Information:
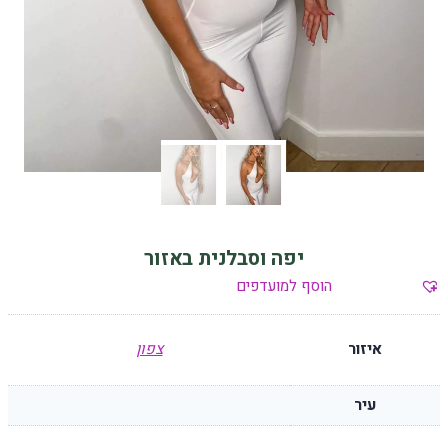
יפה וסבלנית באזור
הוסף למועדפים
איזור
צפון
עיר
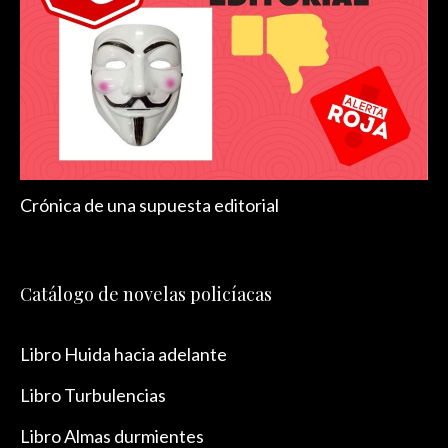
Crónica de una supuesta editorial
Catálogo de novelas policíacas
Libro Huida hacia adelante
Libro Turbulencias
Libro Almas durmientes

The problem:
What lines in the listing above contain the word "Libro"? Show each one.

Task result:
Libro Huida hacia adelante
Libro Turbulencias
Libro Almas durmientes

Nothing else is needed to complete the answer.